Firearms industry marketing “influences a range of aspects of gun culture, including the perceived purpose or uses of firearms; images, symbols, values and identity associated with gun ownership; and of course the demographic makeup of the gun-owning population,” he added.
While America’s gun culture has historical roots in hunting, that activity has declined since the late 1970s, according to the Violence Policy Center. In 1977, around 32% of households included an adult hunter, but that figure had fallen to 15% by 2014, he found. Today, about 4 percent of the U.S. population hunts, and one-third of hunters are baby boomers, according to to research from North Carolina State University.
But arms purchases have not diminished. Instead, sales jumped in recent years, in part because gunmakers have been emphasizing a new reason for owning firearms: self-defense.
“They created this myth specifically because they needed a ploy to increase sales in light of a declining market for hunting and recreational guns,” Siegel said. “It was awesome and it worked extremely effectively.”
He added: “The majority of gun owners today say the primary purpose of their gun purchase was self-defense.”
Unregulated Advertising
Granted, many gunsmiths’ social media posts and marketing approaches aren’t specifically aimed at younger consumers. But gun experts contrast the lack of oversight in firearms marketing with the heavily regulated ads for other products considered dangerous to public health, such as tobacco products.

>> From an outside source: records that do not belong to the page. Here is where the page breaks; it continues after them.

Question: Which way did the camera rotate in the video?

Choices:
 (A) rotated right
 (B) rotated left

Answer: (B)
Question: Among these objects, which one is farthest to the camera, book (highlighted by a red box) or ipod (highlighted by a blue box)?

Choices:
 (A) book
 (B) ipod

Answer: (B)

“Unlike many other consumer products, the marketing of firearms is essentially unregulated,” Siegel said. “You can’t legally market an e-cigarette to a 17-year-old, but nothing stops companies from targeting 17-year-olds with ads for assault weapons or any other type of firearm. fire.”

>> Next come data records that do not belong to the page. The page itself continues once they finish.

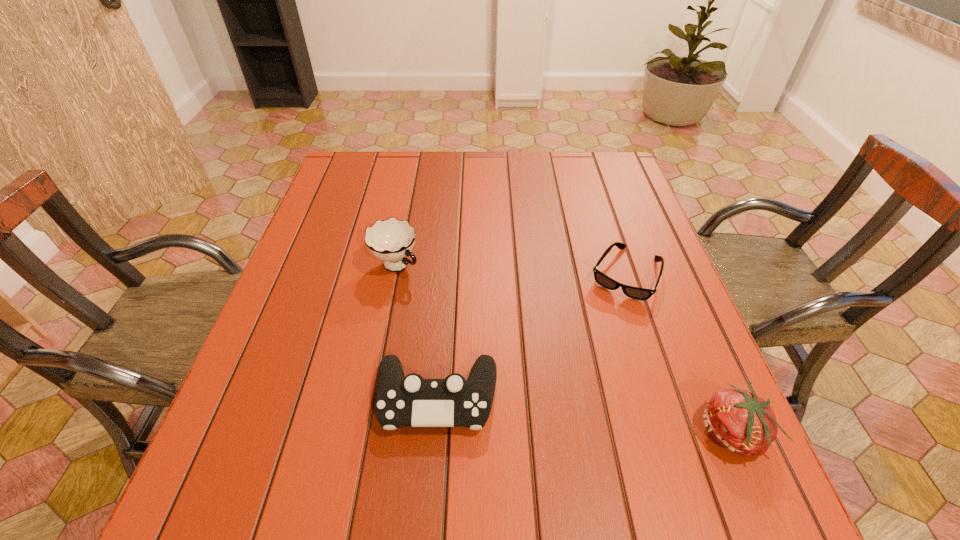 Locate an element on the screen. free space at the far left corner of the desktop is located at coordinates click(x=378, y=167).

You are a GUI agent. You are given a task and a screenshot of the screen. Output one action in this format:
    pyautogui.click(x=<x>, y=<y>)
    Task: Click on the vacant region at the far right corner of the desktop
    
    Given the screenshot: What is the action you would take?
    pyautogui.click(x=592, y=155)

Locate an element on the screen. The height and width of the screenshot is (540, 960). vacant area between the tomato and the shortest object is located at coordinates (678, 353).

This screenshot has width=960, height=540. I want to click on free area in between the control and the shortest object, so click(531, 336).

At what (x,y) coordinates should I click in order to perform the action: click on vacant area that lies between the sunglasses and the cup. Please return your answer as a coordinate pair (x, y). Looking at the image, I should click on (511, 269).

Image resolution: width=960 pixels, height=540 pixels. Identify the location of free point between the control and the cup. (417, 332).

At what (x,y) coordinates should I click in order to perform the action: click on vacant point located between the sunglasses and the control. Please return your answer as a coordinate pair (x, y). Looking at the image, I should click on (531, 336).

Where is `vacant region between the tomato and the control`? This screenshot has width=960, height=540. vacant region between the tomato and the control is located at coordinates (584, 415).

This screenshot has width=960, height=540. I want to click on vacant area between the cup and the control, so click(x=417, y=332).

Where is `blank region between the control and the tomato`? This screenshot has width=960, height=540. blank region between the control and the tomato is located at coordinates (584, 415). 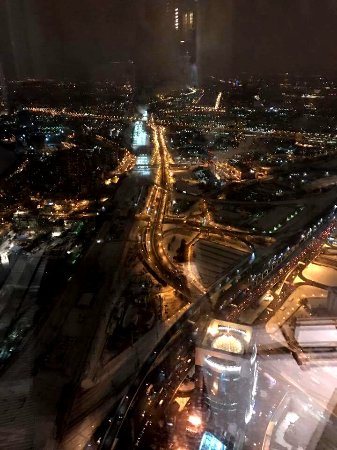 This screenshot has height=450, width=337. Find the location of `white lights`. white lights is located at coordinates (142, 159), (138, 139), (143, 171), (144, 113), (144, 117). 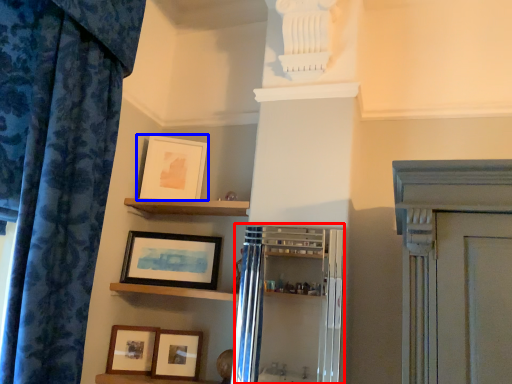 Question: Among these objects, which one is farthest to the camera, cabinetry (highlighted by a red box) or picture frame (highlighted by a blue box)?

Choices:
 (A) cabinetry
 (B) picture frame

Answer: (B) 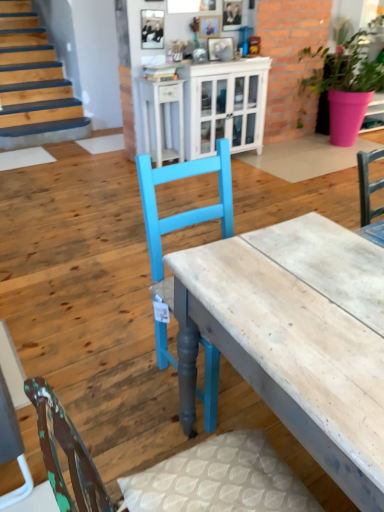 Question: Can you confirm if white glossy cabinet at upper center is positioned to the right of white glossy cabinet at upper center?

Choices:
 (A) no
 (B) yes

Answer: (A)

Question: From the image's perspective, is white glossy cabinet at upper center located above white glossy cabinet at upper center?

Choices:
 (A) yes
 (B) no

Answer: (B)

Question: Is white glossy cabinet at upper center far from white glossy cabinet at upper center?

Choices:
 (A) yes
 (B) no

Answer: (B)

Question: From a real-world perspective, is white glossy cabinet at upper center positioned over white glossy cabinet at upper center based on gravity?

Choices:
 (A) no
 (B) yes

Answer: (A)

Question: Considering the relative sizes of white glossy cabinet at upper center and white glossy cabinet at upper center in the image provided, is white glossy cabinet at upper center taller than white glossy cabinet at upper center?

Choices:
 (A) no
 (B) yes

Answer: (A)

Question: Looking at their shapes, would you say pink matte pot at upper right is wider or thinner than white glossy cabinet at upper center?

Choices:
 (A) thin
 (B) wide

Answer: (B)

Question: Visually, is pink matte pot at upper right positioned to the left or to the right of white glossy cabinet at upper center?

Choices:
 (A) right
 (B) left

Answer: (A)

Question: From a real-world perspective, is pink matte pot at upper right positioned above or below white glossy cabinet at upper center?

Choices:
 (A) below
 (B) above

Answer: (B)

Question: From the image's perspective, is pink matte pot at upper right positioned above or below white glossy cabinet at upper center?

Choices:
 (A) above
 (B) below

Answer: (A)

Question: From the image's perspective, is wooden desk at center above or below white glossy cabinet at upper center?

Choices:
 (A) above
 (B) below

Answer: (B)

Question: Considering the positions of wooden desk at center and white glossy cabinet at upper center in the image, is wooden desk at center taller or shorter than white glossy cabinet at upper center?

Choices:
 (A) tall
 (B) short

Answer: (B)

Question: Looking at their shapes, would you say wooden desk at center is wider or thinner than white glossy cabinet at upper center?

Choices:
 (A) thin
 (B) wide

Answer: (B)

Question: Considering the positions of point (188, 300) and point (225, 131), is point (188, 300) closer or farther from the camera than point (225, 131)?

Choices:
 (A) farther
 (B) closer

Answer: (B)

Question: From a real-world perspective, relative to white glossy cabinet at upper center, is wooden desk at center vertically above or below?

Choices:
 (A) below
 (B) above

Answer: (A)

Question: Is wooden desk at center bigger or smaller than white glossy cabinet at upper center?

Choices:
 (A) big
 (B) small

Answer: (A)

He added: “Obviously we need to think about restrictions on the marketing and sale of firearms the same way we do other potentially harmful products.”
Meanwhile, after the Uvalde shooting, Daniel Defense locked down his Twitter account, preventing followers from commenting or sharing tweets, with one of his posts drawing public criticism for his depiction of a toddler holding an AR-style semi-automatic weapon in his lap (The company’s Instagram account remains open.)
The image included a quote urging parents to ‘train a child in the way he should go’ so that he ‘does not stray from it’, which Siegel called a marketing message aimed at portraying the possession of as ‘pure and natural and part of the essence of life.’
Gun control advocates say they hope the industry’s marketing practices, particularly in ads aimed at teens and other young consumers, will come under greater scrutiny in the wake of the recent shootings. The House Oversight Committee’s request for data on marketing by major arms manufacturers “is a very important step forward to begin to explore what these companies’ marketing plans are and focus on this issue,” said Sugarmann.
But Siegel said he doesn’t blame gunsmiths, given that they operate in a relatively unregulated environment.
“Ironically, it’s not the arms manufacturers that I ultimately hold responsible,” he said. “The members of Congress themselves will be asking them the questions. After all, it was not Daniel Defense who decided that an 18-year-old should be able to buy an assault rifle.”